• [Task description]
Scan the material below and copy every line holding the word "شرکت".
*** Data for analysis ***
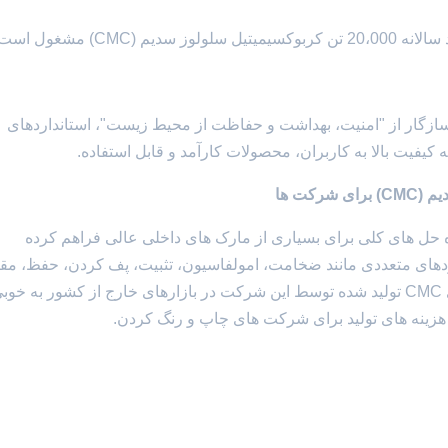
C) مشغول است.
سازگار از "امنیت، بهداشت و حفاظت از محیط زیست"، استانداردهای
فیت بالا به کاربران، محصولات کارآمد و قابل استفاده.
راه حل های کلی برای بسیاری از مارک های داخلی عالی فراهم کرده
ملکردهای متعددی مانند ضخامت، امولفاسیون، تثبیت، پف کردن، حفظ، م
در برابر اسید و مقاومت در برابر نمک. درجه چاپ و رنگ آمیزی CMC تولید شده توسط این شرکت در بازارهای خارج از کشور به خو
زینه های تولید برای شرکت های چاپ و رنگ کردن.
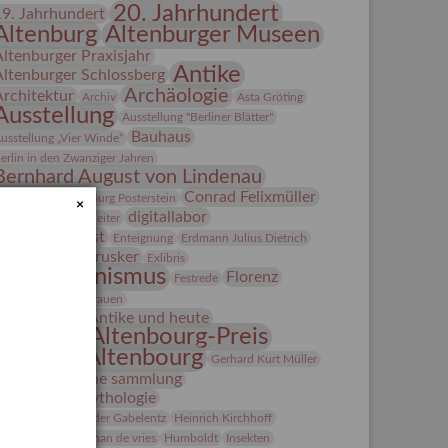
20. Jahrhundert
19. Jahrhundert
Altenburg
Altenburger Museen
Altenburger Praxisjahr
Antike
Altenburger Schlossberg
Archäologie
Architektur
Archiv
Asta Gröting
Ausstellung
Ausstellung "Berliner Blätter"
Bauhaus
usstellung „Vier Winde“
erlin in den Zwanziger Jahren
Bernhard August von Lindenau
Bibliothek
Conrad Felixmüller
Burg Posterstein
×
digitallabor
epot
Der Blaue Reiter
Entartete Kunst
Enteignung
Erdmann Julius Dietrich
estrusker
rlebnisportal
Exlibris
Expressionismus
Florenz
Festrede
Fotografie
frauen
Frauen in der Antike und heute
Gerhard-Altenbourg-Preis
Gerhard Altenbourg
Gerhard Kurt Müller
Grafik
grafische sammlung
griechische Mythologie
anns-Conon von der Gabelentz
Heinrich Kirchhoff
Heldinnen
herman de vries
Humboldt
Insekten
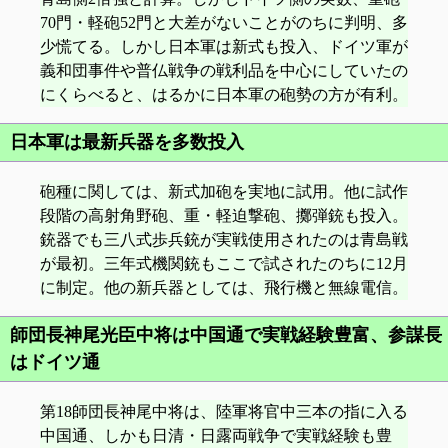
70門・軽砲52門と大差がないことがのちに判明、多
少慌てる。しかし日本軍は新式も投入、ドイツ軍が
義和団事件や普仏戦争の戦利品を中心にしていたの
にくらべると、はるかに日本軍の砲勢の方が有利。
日本軍は最新兵器を多数投入
砲種に関しては、新式加砲を実地に試用。他に試作
段階の高射角野砲、重・軽迫撃砲、擲弾銃も投入。
銃器でも三八式歩兵銃が実戦使用されたのは青島戦
が最初。三年式機関銃もここで試されたのちに12月
に制定。他の新兵器としては、飛行機と無線電信。
師団長神尾光臣中将は中国通で実戦経験豊富、参謀長
はドイツ通
第18師団長神尾中将は、陸軍将官中三本の指に入る
中国通、しかも日清・日露両戦争で実戦経験も豊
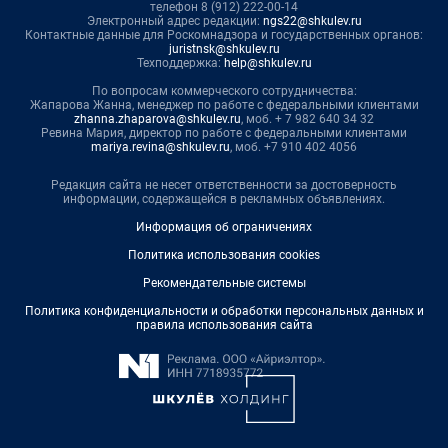
телефон 8 (912) 222-00-14
Электронный адрес редакции:
ngs22@shkulev.ru
Контактные данные для Роскомнадзора и государственных органов:
juristnsk@shkulev.ru
Техподдержка:
help@shkulev.ru
По вопросам коммерческого сотрудничества:
Жапарова Жанна, менеджер по работе с федеральными клиентами
zhanna.zhaparova@shkulev.ru
, моб. + 7 982 640 34 32
Ревина Мария, директор по работе с федеральными клиентами
mariya.revina@shkulev.ru
, моб. +7 910 402 4056
Редакция сайта не несет ответственности за достоверность
информации, содержащейся в рекламных объявлениях.
Информация об ограничениях
Политика использования cookies
Рекомендательные системы
Политика конфиденциальности и обработки персональных данных и
правила использования сайта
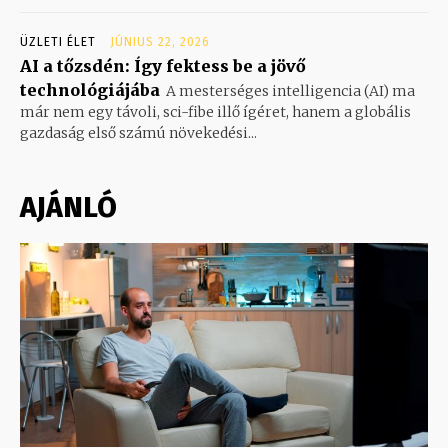
ÜZLETI ÉLET
JÚNIUS 22, 2026
AI a tőzsdén: Így fektess be a jövő
technológiájába
A mesterséges intelligencia (AI) ma
már nem egy távoli, sci-fibe illő ígéret, hanem a globális
gazdaság első számú növekedési...
AJÁNLÓ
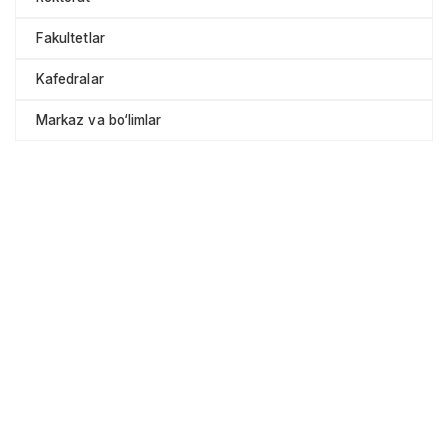
Fakultetlar
Kafedralar
Markaz va bo‘limlar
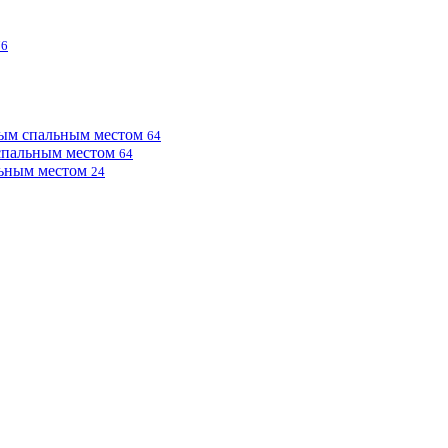
76
ным спальным местом
64
 спальным местом
64
льным местом
24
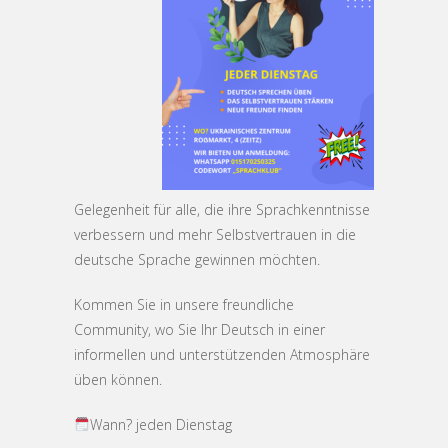
Gelegenheit für alle, die ihre Sprachkenntnisse
verbessern und mehr Selbstvertrauen in die
deutsche Sprache gewinnen möchten.
Kommen Sie in unsere freundliche
Community, wo Sie Ihr Deutsch in einer
informellen und unterstützenden Atmosphäre
üben können.
Wann? jeden Dienstag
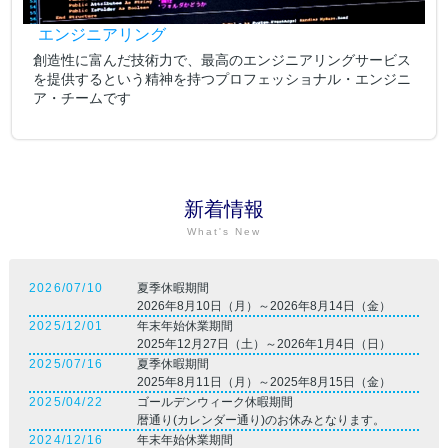
エンジニアリング
創造性に富んだ技術力で、最高のエンジニアリングサービス
を提供するという精神を持つプロフェッショナル・エンジニ
ア・チームです
新着情報
What's New
2026/07/10
夏季休暇期間
2026年8月10日（月）～2026年8月14日（金）
2025/12/01
年末年始休業期間
2025年12月27日（土）～2026年1月4日（日）
2025/07/16
夏季休暇期間
2025年8月11日（月）～2025年8月15日（金）
2025/04/22
ゴールデンウィーク休暇期間
暦通り(カレンダー通り)のお休みとなります。
2024/12/16
年末年始休業期間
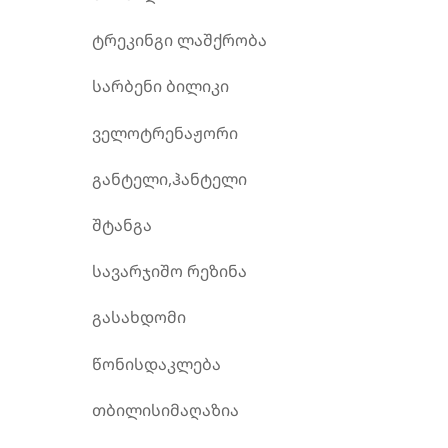
ტრეკინგი ლაშქრობა
სარბენი ბილიკი
ველოტრენაჟორი
განტელი,ჰანტელი
შტანგა
სავარჯიშო რეზინა
გასახდომი
წონისდაკლება
თბილისიმაღაზია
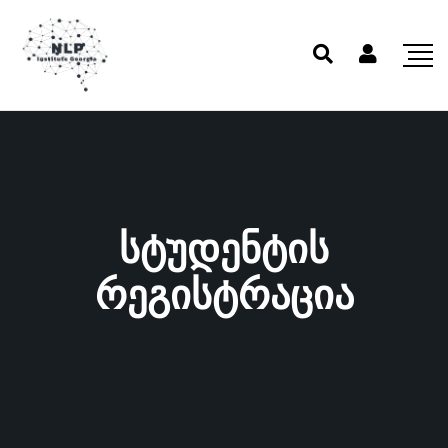
სტუდენტის
რეგისტრაცია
*** End of Data for analysis ***
• [Response to this exercise]
در برابر اسید و مقاومت در برابر نمک. درجه چاپ و رنگ آمیزی CMC تولید شده توسط این شرکت در بازارهای خارج از کشور به خو
زینه های تولید برای شرکت های چاپ و رنگ کردن.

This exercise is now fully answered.